ただ一点、正義感が強いことを除けば、どこにでもいる普通の高校生だ。

つまり、投票されてここにいるのだ。


(なんで、イヤだ、イヤだ、死にたくない!!)


彼はわからなかった。

自分がなぜ、投票されたのか。

まるで理解していなかった。


正義感が仇になったのだ。


遡る事、数ヶ月前。

彼はとあるネット掲示板を見つけた。

それはデスゲームに自ら参加し、実況するという頭のおかしなスレ民が立てたものだった。

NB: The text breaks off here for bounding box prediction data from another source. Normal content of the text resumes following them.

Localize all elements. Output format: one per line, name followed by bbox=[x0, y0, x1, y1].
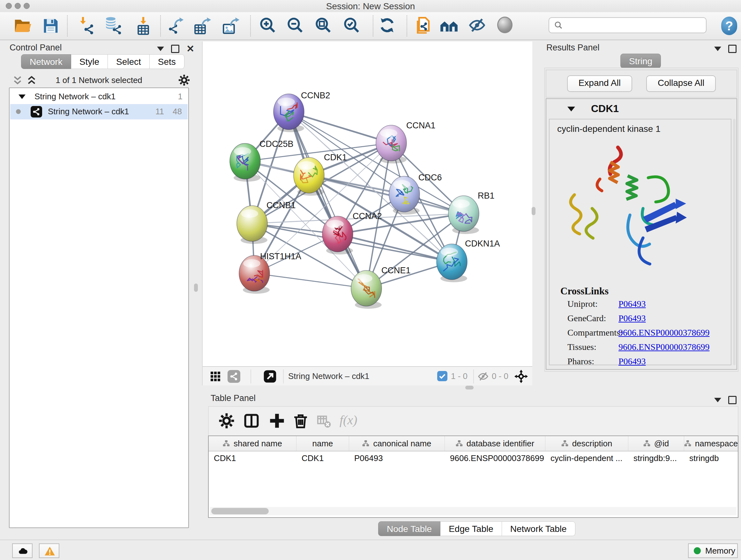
zoom-in-icon[interactable] bbox=[259, 17, 278, 35]
network-badge-icon[interactable] bbox=[227, 370, 240, 383]
show-columns-icon[interactable] bbox=[243, 413, 260, 429]
crosslink-label: Compartments: bbox=[567, 327, 623, 338]
crosslink-link[interactable]: 9606.ENSP00000378699 bbox=[618, 327, 710, 338]
string-query-houses-icon[interactable] bbox=[440, 17, 459, 35]
toolbar-separator bbox=[250, 15, 251, 37]
gene-section-header[interactable]: CDK1 bbox=[546, 99, 737, 119]
cell-description[interactable]: cyclin-dependent ... bbox=[545, 451, 628, 465]
crosslink-row: Compartments: 9606.ENSP00000378699 bbox=[567, 327, 727, 341]
column-header-canonical-name[interactable]: canonical name bbox=[349, 436, 445, 451]
grid-view-icon[interactable] bbox=[210, 371, 221, 382]
cell-namespace[interactable]: stringdb bbox=[684, 451, 738, 465]
crosslink-label: GeneCard: bbox=[567, 313, 606, 323]
cell-name[interactable]: CDK1 bbox=[296, 451, 349, 465]
panel-menu-icon[interactable] bbox=[714, 47, 721, 51]
cloud-services-button[interactable] bbox=[12, 543, 32, 558]
fit-content-icon[interactable] bbox=[315, 17, 333, 35]
tab-sets[interactable]: Sets bbox=[150, 54, 185, 69]
network-edge-CCNB2-CCNE1[interactable] bbox=[289, 112, 366, 288]
table-panel-title: Table Panel bbox=[211, 393, 256, 403]
search-icon bbox=[554, 21, 562, 29]
right-splitter-grip[interactable] bbox=[532, 207, 536, 215]
apply-layout-icon[interactable] bbox=[379, 17, 397, 35]
results-scrollbar[interactable] bbox=[733, 119, 736, 365]
gene-collapse-icon[interactable] bbox=[567, 107, 575, 111]
import-network-database-icon[interactable] bbox=[104, 17, 123, 35]
panel-float-icon[interactable] bbox=[728, 45, 737, 53]
create-column-icon[interactable] bbox=[269, 413, 285, 429]
tab-network-table[interactable]: Network Table bbox=[502, 521, 576, 536]
network-selection-summary: 1 of 1 Network selected bbox=[10, 75, 188, 85]
network-node-label-CCNB1: CCNB1 bbox=[266, 200, 296, 210]
column-header-namespace[interactable]: namespace bbox=[684, 436, 738, 451]
detach-view-icon[interactable] bbox=[263, 370, 277, 383]
panel-menu-icon[interactable] bbox=[714, 398, 721, 402]
column-header-id[interactable]: @id bbox=[628, 436, 684, 451]
crosslink-link[interactable]: P06493 bbox=[618, 299, 646, 309]
tab-edge-table[interactable]: Edge Table bbox=[441, 521, 502, 536]
network-node-count: 11 bbox=[155, 107, 164, 117]
network-row-selected[interactable]: String Network – cdk1 11 48 bbox=[10, 104, 188, 119]
warnings-button[interactable] bbox=[39, 543, 59, 558]
crosslink-link[interactable]: P06493 bbox=[618, 356, 646, 367]
selected-checkbox-icon[interactable] bbox=[437, 371, 448, 381]
crosslink-link[interactable]: 9606.ENSP00000378699 bbox=[618, 342, 710, 352]
network-canvas[interactable]: CCNB2CCNA1CDC25BCDK1CDC6RB1CCNB1CCNA2CDK… bbox=[203, 42, 532, 366]
table-horizontal-scrollbar[interactable] bbox=[210, 507, 737, 515]
graphics-details-eye-icon[interactable] bbox=[468, 17, 487, 35]
column-header-shared-name[interactable]: shared name bbox=[209, 436, 296, 451]
export-image-icon[interactable] bbox=[222, 17, 241, 35]
network-collection-row[interactable]: String Network – cdk1 1 bbox=[10, 90, 188, 104]
export-network-icon[interactable] bbox=[167, 17, 186, 35]
network-edge-CDC6-CDC25B[interactable] bbox=[245, 161, 404, 194]
open-session-icon[interactable] bbox=[13, 17, 32, 35]
birdseye-crosshair-icon[interactable] bbox=[514, 369, 528, 383]
delete-column-trash-icon[interactable] bbox=[292, 413, 309, 429]
gene-details: cyclin-dependent kinase 1 CrossLinks Un bbox=[549, 119, 731, 365]
table-row[interactable]: CDK1 CDK1 P06493 9606.ENSP00000378699 cy… bbox=[209, 451, 738, 465]
bottom-splitter-grip[interactable] bbox=[465, 386, 474, 389]
import-network-file-icon[interactable] bbox=[77, 17, 96, 35]
panel-float-icon[interactable] bbox=[728, 396, 737, 404]
panel-menu-icon[interactable] bbox=[157, 47, 164, 51]
left-splitter-grip[interactable] bbox=[194, 284, 198, 292]
gene-section: CDK1 cyclin-dependent kinase 1 CrossLi bbox=[546, 98, 737, 370]
import-table-icon[interactable] bbox=[134, 17, 152, 35]
network-options-gear-icon[interactable] bbox=[178, 74, 190, 86]
table-settings-gear-icon[interactable] bbox=[218, 413, 235, 429]
collapse-all-button[interactable]: Collapse All bbox=[646, 75, 716, 92]
tab-node-table[interactable]: Node Table bbox=[378, 521, 441, 536]
crosslink-row: Uniprot: P06493 bbox=[567, 299, 727, 313]
column-header-database-identifier[interactable]: database identifier bbox=[445, 436, 545, 451]
inspector-sphere-icon[interactable] bbox=[497, 17, 516, 35]
column-header-description[interactable]: description bbox=[545, 436, 628, 451]
network-edge-CCNB2-CCNA1[interactable] bbox=[289, 112, 391, 143]
memory-button[interactable]: Memory bbox=[688, 543, 738, 558]
crosslink-link[interactable]: P06493 bbox=[618, 313, 646, 323]
cell-canonical-name[interactable]: P06493 bbox=[349, 451, 445, 465]
export-table-icon[interactable] bbox=[194, 17, 212, 35]
cell-shared-name[interactable]: CDK1 bbox=[209, 451, 296, 465]
expand-all-button[interactable]: Expand All bbox=[567, 75, 632, 92]
zoom-selected-icon[interactable] bbox=[343, 17, 361, 35]
cell-database-identifier[interactable]: 9606.ENSP00000378699 bbox=[445, 451, 545, 465]
network-view-title: String Network – cdk1 bbox=[288, 371, 369, 381]
column-header-name[interactable]: name bbox=[296, 436, 349, 451]
panel-float-icon[interactable] bbox=[171, 45, 179, 53]
tab-style[interactable]: Style bbox=[71, 54, 108, 69]
network-edge-CCNE1-HIST1H1A[interactable] bbox=[254, 273, 366, 288]
cell-id[interactable]: stringdb:9... bbox=[628, 451, 684, 465]
tab-network[interactable]: Network bbox=[21, 54, 71, 69]
scrollbar-thumb[interactable] bbox=[211, 508, 269, 514]
tab-select[interactable]: Select bbox=[108, 54, 150, 69]
results-buttons-row: Expand All Collapse All bbox=[546, 70, 737, 98]
help-button[interactable]: ? bbox=[721, 17, 737, 35]
search-input[interactable] bbox=[568, 19, 704, 32]
clone-network-icon[interactable] bbox=[414, 17, 432, 35]
save-session-icon[interactable] bbox=[42, 17, 60, 35]
panel-close-icon[interactable]: ✕ bbox=[186, 46, 194, 52]
network-node-label-CCNE1: CCNE1 bbox=[381, 266, 411, 275]
tab-string[interactable]: String bbox=[620, 54, 661, 68]
zoom-out-icon[interactable] bbox=[286, 17, 305, 35]
collection-expand-icon[interactable] bbox=[18, 95, 25, 99]
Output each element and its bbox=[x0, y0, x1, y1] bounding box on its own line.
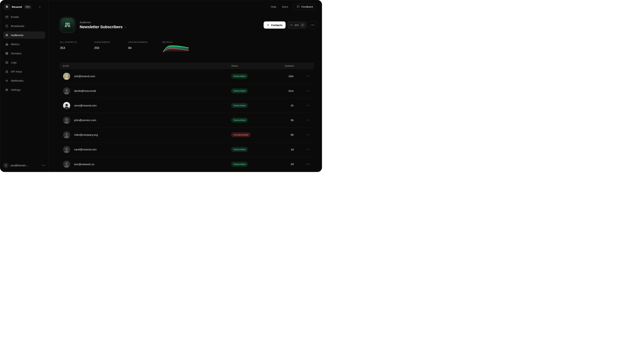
sidebar-item-label: API Keys bbox=[11, 70, 22, 73]
status-badge: Subscribed bbox=[231, 147, 248, 152]
page-header: Audience Newsletter Subscribers Contacts bbox=[60, 18, 316, 32]
stat-value: 353 bbox=[60, 46, 94, 50]
table-row[interactable]: mike@company.org Unsubscribed 5h bbox=[62, 128, 312, 142]
sidebar-item-label: Settings bbox=[11, 88, 20, 91]
user-menu[interactable]: Y you@domain.... bbox=[3, 163, 45, 168]
contacts-table: Email Status Updated zeh@resend.com Subs… bbox=[60, 63, 314, 172]
contact-avatar bbox=[63, 117, 70, 124]
row-actions-ellipsis-icon[interactable] bbox=[307, 149, 310, 150]
contact-email: zeh@resend.com bbox=[74, 75, 95, 78]
contact-email: danilo@new.email bbox=[74, 89, 96, 92]
contacts-label: Contacts bbox=[271, 24, 282, 26]
sidebar: R Resend Pro Emails Broadcasts bbox=[0, 0, 48, 172]
table-row[interactable]: zeno@resend.com Subscribed 1h bbox=[62, 98, 312, 113]
plus-icon bbox=[267, 24, 270, 26]
table-row[interactable]: tom@network.co Subscribed 2d bbox=[62, 157, 312, 172]
audience-title-dropdown[interactable]: Newsletter Subscribers bbox=[80, 25, 126, 29]
table-body: zeh@resend.com Subscribed 10m danilo@new… bbox=[60, 69, 314, 172]
sidebar-item-api-keys[interactable]: API Keys bbox=[3, 68, 45, 75]
sidebar-item-label: Emails bbox=[11, 15, 19, 18]
api-label: API bbox=[294, 24, 299, 26]
row-actions-ellipsis-icon[interactable] bbox=[307, 164, 310, 164]
stat-subscribers: SUBSCRIBERS 259 bbox=[94, 41, 128, 52]
table-row[interactable]: danilo@new.email Subscribed 31m bbox=[62, 84, 312, 98]
broadcast-tray-icon bbox=[5, 24, 8, 28]
stat-unsubscribers: UNSUBSCRIBERS 84 bbox=[128, 41, 162, 52]
arrows-up-down-icon bbox=[5, 79, 8, 82]
workspace-switcher[interactable]: R Resend Pro bbox=[0, 0, 48, 10]
row-actions-ellipsis-icon[interactable] bbox=[307, 134, 310, 135]
updated-time: 2d bbox=[290, 162, 294, 166]
table-row[interactable]: zeh@resend.com Subscribed 10m bbox=[62, 69, 312, 84]
logo-letter: R bbox=[6, 5, 8, 9]
row-actions-ellipsis-icon[interactable] bbox=[307, 90, 310, 91]
contact-email: carol@resend.com bbox=[74, 148, 96, 151]
lock-icon bbox=[5, 70, 8, 74]
globe-icon bbox=[5, 52, 8, 55]
sidebar-item-label: Audiences bbox=[11, 34, 24, 36]
header-actions: Contacts API A bbox=[264, 22, 316, 28]
table-header: Email Status Updated bbox=[60, 63, 314, 69]
keyboard-shortcut-badge: A bbox=[300, 23, 304, 27]
ellipsis-icon[interactable] bbox=[42, 165, 45, 166]
stat-label: METRICS bbox=[162, 41, 196, 43]
stat-value: 84 bbox=[128, 46, 162, 50]
sidebar-item-audiences[interactable]: Audiences bbox=[3, 32, 45, 39]
updated-time: 1h bbox=[290, 104, 294, 107]
table-row[interactable]: john@service.com Subscribed 3h bbox=[62, 113, 312, 128]
updated-time: 1d bbox=[290, 148, 294, 151]
updated-time: 3h bbox=[290, 118, 294, 122]
status-badge: Subscribed bbox=[231, 103, 248, 108]
sidebar-item-metrics[interactable]: Metrics bbox=[3, 40, 45, 48]
feedback-button[interactable]: Feedback bbox=[294, 4, 316, 10]
row-actions-ellipsis-icon[interactable] bbox=[307, 120, 310, 120]
updated-time: 31m bbox=[288, 89, 294, 92]
sidebar-item-emails[interactable]: Emails bbox=[3, 13, 45, 20]
top-bar: Help Docs Feedback bbox=[48, 0, 322, 13]
sidebar-item-settings[interactable]: Settings bbox=[3, 86, 45, 94]
help-link[interactable]: Help bbox=[271, 5, 276, 8]
contact-avatar bbox=[63, 146, 70, 153]
status-badge: Subscribed bbox=[231, 118, 248, 122]
page-title: Newsletter Subscribers bbox=[80, 25, 122, 29]
column-header-updated: Updated bbox=[267, 64, 294, 67]
sidebar-item-label: Broadcasts bbox=[11, 24, 24, 28]
api-button[interactable]: API A bbox=[288, 22, 307, 28]
status-badge: Subscribed bbox=[231, 88, 248, 93]
resend-logo: R bbox=[4, 4, 10, 10]
stat-metrics: METRICS bbox=[162, 41, 196, 52]
sidebar-item-logs[interactable]: Logs bbox=[3, 59, 45, 66]
main-content: Help Docs Feedback Audience bbox=[48, 0, 322, 172]
sidebar-item-webhooks[interactable]: Webhooks bbox=[3, 77, 45, 84]
metrics-sparkline-chart bbox=[162, 44, 196, 52]
row-actions-ellipsis-icon[interactable] bbox=[307, 76, 310, 76]
sidebar-nav: Emails Broadcasts Audiences bbox=[0, 13, 48, 94]
stat-label: ALL CONTACTS bbox=[60, 41, 94, 43]
contact-email: zeno@resend.com bbox=[74, 104, 96, 107]
contact-avatar bbox=[63, 73, 70, 80]
ellipsis-icon bbox=[311, 25, 314, 25]
column-header-email: Email bbox=[63, 64, 231, 67]
more-options-button[interactable] bbox=[309, 22, 316, 28]
people-icon bbox=[5, 34, 8, 37]
avatar-initial: Y bbox=[5, 164, 7, 167]
sidebar-item-domains[interactable]: Domains bbox=[3, 50, 45, 57]
row-actions-ellipsis-icon[interactable] bbox=[307, 105, 310, 106]
table-row[interactable]: carol@resend.com Subscribed 1d bbox=[62, 142, 312, 157]
docs-link[interactable]: Docs bbox=[282, 5, 288, 8]
chevron-up-down-icon[interactable] bbox=[38, 6, 41, 8]
sidebar-item-label: Webhooks bbox=[11, 79, 24, 82]
stat-label: SUBSCRIBERS bbox=[94, 41, 128, 43]
sidebar-item-broadcasts[interactable]: Broadcasts bbox=[3, 22, 45, 30]
stat-value: 259 bbox=[94, 46, 128, 50]
contact-email: mike@company.org bbox=[74, 133, 98, 136]
status-badge: Unsubscribed bbox=[231, 132, 250, 137]
add-contacts-button[interactable]: Contacts bbox=[264, 22, 286, 28]
stats-row: ALL CONTACTS 353 SUBSCRIBERS 259 UNSUBSC… bbox=[60, 41, 316, 52]
avatar: Y bbox=[3, 163, 8, 168]
status-badge: Subscribed bbox=[231, 74, 248, 78]
stat-label: UNSUBSCRIBERS bbox=[128, 41, 162, 43]
contact-avatar bbox=[63, 102, 70, 109]
stat-all-contacts: ALL CONTACTS 353 bbox=[60, 41, 94, 52]
sidebar-item-label: Metrics bbox=[11, 43, 20, 46]
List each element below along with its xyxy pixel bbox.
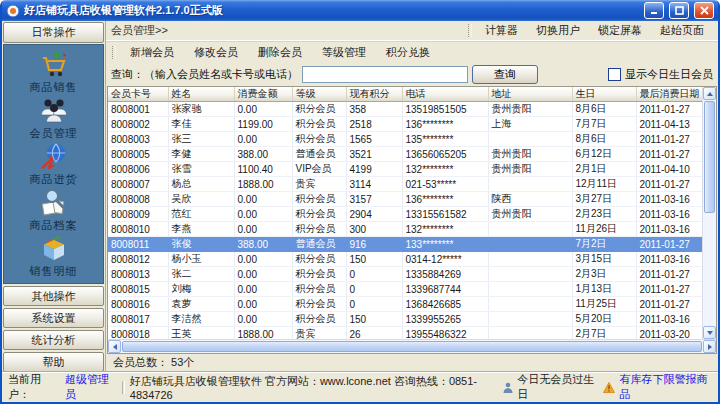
column-header-1[interactable]: 姓名 (168, 87, 234, 102)
column-header-0[interactable]: 会员卡号 (108, 87, 168, 102)
column-header-7[interactable]: 生日 (572, 87, 636, 102)
sidebar-button-help[interactable]: 帮助 (3, 352, 104, 372)
birthday-status: 今日无会员过生日 (517, 372, 599, 402)
member-table-wrap: 会员卡号姓名消费金额等级现有积分电话地址生日最后消费日期 8008001张家驰0… (108, 87, 716, 339)
current-user-name[interactable]: 超级管理员 (65, 372, 117, 402)
sidebar-button-other-operations[interactable]: 其他操作 (3, 286, 104, 306)
table-header-row: 会员卡号姓名消费金额等级现有积分电话地址生日最后消费日期 (108, 87, 702, 102)
stock-alert-link[interactable]: 有库存下限警报商品 (619, 372, 712, 402)
members-icon (39, 95, 69, 125)
status-bar: 当前用户： 超级管理员 好店铺玩具店收银管理软件 官方网站：www.lcone.… (2, 371, 718, 402)
column-header-4[interactable]: 现有积分 (346, 87, 402, 102)
table-row[interactable]: 8008010李燕0.00积分会员300132********11月26日201… (108, 222, 702, 237)
sales-detail-icon (39, 233, 69, 263)
statusbar-divider (122, 381, 125, 394)
search-button[interactable]: 查询 (472, 65, 538, 84)
column-header-3[interactable]: 等级 (292, 87, 346, 102)
sidebar: 日常操作 商品销售 会员管理 商品进货 商品档案 销售明细 其他操作系统设置统计… (2, 21, 106, 371)
quick-link-calculator[interactable]: 计算器 (476, 22, 527, 39)
birthday-filter-checkbox[interactable] (608, 68, 621, 81)
sidebar-button-system-settings[interactable]: 系统设置 (3, 308, 104, 328)
column-header-2[interactable]: 消费金额 (234, 87, 292, 102)
sidebar-item-sales-detail[interactable]: 销售明细 (30, 233, 78, 279)
scroll-down-icon[interactable] (703, 326, 716, 339)
archive-icon (39, 187, 69, 217)
vertical-scrollbar[interactable] (702, 87, 716, 339)
vertical-scroll-thumb[interactable] (704, 101, 715, 213)
quick-link-start-page[interactable]: 起始页面 (651, 22, 713, 39)
totals-bar: 会员总数： 53个 (106, 354, 718, 371)
column-header-6[interactable]: 地址 (488, 87, 572, 102)
member-grid: 会员卡号姓名消费金额等级现有积分电话地址生日最后消费日期 8008001张家驰0… (108, 87, 702, 339)
sidebar-item-member-management[interactable]: 会员管理 (30, 95, 78, 141)
app-body: 日常操作 商品销售 会员管理 商品进货 商品档案 销售明细 其他操作系统设置统计… (2, 21, 718, 371)
cart-icon (39, 49, 69, 79)
table-row[interactable]: 8008007杨总1888.00贵宾3114021-53*****12月11日2… (108, 177, 702, 192)
birthday-filter-label: 显示今日生日会员 (625, 67, 713, 82)
statusbar-info: 好店铺玩具店收银管理软件 官方网站：www.lcone.net 咨询热线：085… (130, 374, 498, 401)
toolbar-button-delete-member[interactable]: 删除会员 (248, 42, 312, 63)
member-table-frame: 会员卡号姓名消费金额等级现有积分电话地址生日最后消费日期 8008001张家驰0… (107, 86, 717, 354)
main-area: 会员管理>> 计算器切换用户锁定屏幕起始页面 新增会员修改会员删除会员等级管理积… (106, 21, 718, 371)
minimize-button[interactable] (644, 2, 664, 19)
table-row[interactable]: 8008005李健388.00普通会员352113656065205贵州贵阳6月… (108, 147, 702, 162)
table-row[interactable]: 8008008吴欣0.00积分会员3157136********陕西3月27日2… (108, 192, 702, 207)
member-table: 会员卡号姓名消费金额等级现有积分电话地址生日最后消费日期 8008001张家驰0… (108, 87, 702, 339)
sidebar-button-statistics[interactable]: 统计分析 (3, 330, 104, 350)
search-bar: 查询：（输入会员姓名或卡号或电话） 查询 显示今日生日会员 (106, 63, 718, 86)
purchase-icon (39, 141, 69, 171)
horizontal-scroll-thumb[interactable] (122, 341, 702, 352)
sidebar-item-product-sales[interactable]: 商品销售 (30, 49, 78, 95)
birthday-filter[interactable]: 显示今日生日会员 (608, 67, 713, 82)
app-icon (6, 4, 20, 18)
toolbar-grip-icon (468, 24, 472, 37)
table-row[interactable]: 8008013张二0.00积分会员013358842692月3日2011-01-… (108, 267, 702, 282)
search-input[interactable] (302, 66, 468, 83)
table-row[interactable]: 8008018王英1888.00贵宾26139554863222月7日2011-… (108, 327, 702, 340)
scroll-right-icon[interactable] (703, 340, 716, 353)
scroll-left-icon[interactable] (108, 340, 121, 353)
breadcrumb: 会员管理>> (111, 23, 168, 38)
table-row[interactable]: 8008015刘梅0.00积分会员013396877441月13日2011-01… (108, 282, 702, 297)
quick-link-switch-user[interactable]: 切换用户 (527, 22, 589, 39)
table-row[interactable]: 8008017李洁然0.00积分会员15013399552655月20日2011… (108, 312, 702, 327)
toolbar-button-points-exchange[interactable]: 积分兑换 (376, 42, 440, 63)
scroll-up-icon[interactable] (703, 87, 716, 100)
toolbar-button-add-member[interactable]: 新增会员 (120, 42, 184, 63)
table-row[interactable]: 8008012杨小玉0.00积分会员1500314-12*****3月15日20… (108, 252, 702, 267)
current-user-label: 当前用户： (8, 372, 60, 402)
person-icon (503, 382, 513, 393)
table-row[interactable]: 8008011张俊388.00普通会员916133********7月2日201… (108, 237, 702, 252)
table-row[interactable]: 8008006张雪1100.40VIP会员4199132********贵州贵阳… (108, 162, 702, 177)
table-row[interactable]: 8008009范红0.00积分会员290413315561582贵州贵阳2月23… (108, 207, 702, 222)
close-button[interactable] (694, 2, 714, 19)
horizontal-scrollbar[interactable] (108, 339, 716, 353)
module-header: 会员管理>> 计算器切换用户锁定屏幕起始页面 (106, 21, 718, 40)
table-row[interactable]: 8008003张三0.00积分会员1565135********8月6日2011… (108, 132, 702, 147)
member-total: 会员总数： 53个 (113, 355, 194, 370)
maximize-button[interactable] (669, 2, 689, 19)
app-window: 好店铺玩具店收银管理软件2.1.7.0正式版 日常操作 商品销售 会员管理 商品… (0, 0, 720, 404)
vertical-scroll-track[interactable] (703, 214, 716, 326)
toolbar-button-edit-member[interactable]: 修改会员 (184, 42, 248, 63)
window-title: 好店铺玩具店收银管理软件2.1.7.0正式版 (24, 3, 639, 18)
toolbar-grip-icon (112, 46, 116, 59)
quick-link-lock-screen[interactable]: 锁定屏幕 (589, 22, 651, 39)
sidebar-item-product-archive[interactable]: 商品档案 (30, 187, 78, 233)
table-row[interactable]: 8008001张家驰0.00积分会员35813519851505贵州贵阳8月6日… (108, 102, 702, 117)
table-row[interactable]: 8008016袁萝0.00积分会员0136842668511月25日2011-0… (108, 297, 702, 312)
member-toolbar: 新增会员修改会员删除会员等级管理积分兑换 (106, 40, 718, 63)
column-header-5[interactable]: 电话 (402, 87, 488, 102)
table-row[interactable]: 8008002李佳1199.00积分会员2518136********上海7月7… (108, 117, 702, 132)
column-header-8[interactable]: 最后消费日期 (636, 87, 702, 102)
quick-links: 计算器切换用户锁定屏幕起始页面 (464, 22, 713, 39)
sidebar-bottom-buttons: 其他操作系统设置统计分析帮助 (3, 286, 104, 372)
toolbar-button-level-management[interactable]: 等级管理 (312, 42, 376, 63)
warning-icon (603, 382, 615, 393)
sidebar-item-product-purchase[interactable]: 商品进货 (30, 141, 78, 187)
search-label: 查询：（输入会员姓名或卡号或电话） (111, 67, 298, 82)
title-bar: 好店铺玩具店收银管理软件2.1.7.0正式版 (2, 0, 718, 21)
sidebar-section-daily-operations[interactable]: 日常操作 (3, 22, 104, 43)
sidebar-nav: 商品销售 会员管理 商品进货 商品档案 销售明细 (3, 44, 104, 284)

その掲示板を見つけ、デスゲームなんてあるわけないと否定した。

しかしその否定を、デスゲームはあるのだ、という更なる否定で返された。

そして、掲示板から出ていけと言われたのだ。

彼は、その時は素直にそれに従った。

でも、納得は出来なかった。

命を玩具になんてしてはいけないのだ

だから、行動した。

デスゲームを止めようと。

子供だからこそ、動けばそれをネタにしたい大人が動いてくれる。

そんな打算もあった。

高校生という子供がなにかいい事をしようとすると、それを大人はネタにして動くだろうという打算があった。

だから、動いた。

それは時に、しつこい活動となった。

自分の正しさを、正義を証明しようと躍起になった。

彼はまだ若かった。

正義を行うんだから、自分は絶対に正しいのだと。

正しいのだから、反対もひんしゅくも買うわけはないと無意識に思い込んでいた。


そんなことはないのに……。

彼はまだ若く、世間知らずの学生に過ぎなかった。

出る杭の運命など、知らない子供だったのだ。


結果、彼は知らないことだが、自分の所属するコミュニティから疎ましい存在となった。

みんなの和を乱す邪魔者となったのだ。

だから、投票されたのだ。

デスゲームのことをしっかり理解している、クラスメイト達によって。教師によって。家族によって。

彼は、このゲームの舞台へと拉致されたのである。


そして、いま、彼はそのデスゲームの舞台に立たされていた。


「あっ!?」


足がもつれ、転ぶ。

立ち上がろうとする。

その背中に、衝撃があった。

遅れて、パンパンという乾いた音。

撃たれたのだ。

そのことを認識すると同時に、今度は頭に衝撃があった。


「……ぁ」


そんな小さな呟きと共に彼は絶命した。

頭を撃ち抜かれたのだ。

撃ち抜かれた頭は、シャボン玉のように弾けた。

シャボン玉と違うのは、弾けても消えることは無かった事だろう。

首から上が消えたことには変わりはないが。

けれど、そのことを気にかける者はいない。

なぜなら、ここには死が溢れ、積み重なっているのだから。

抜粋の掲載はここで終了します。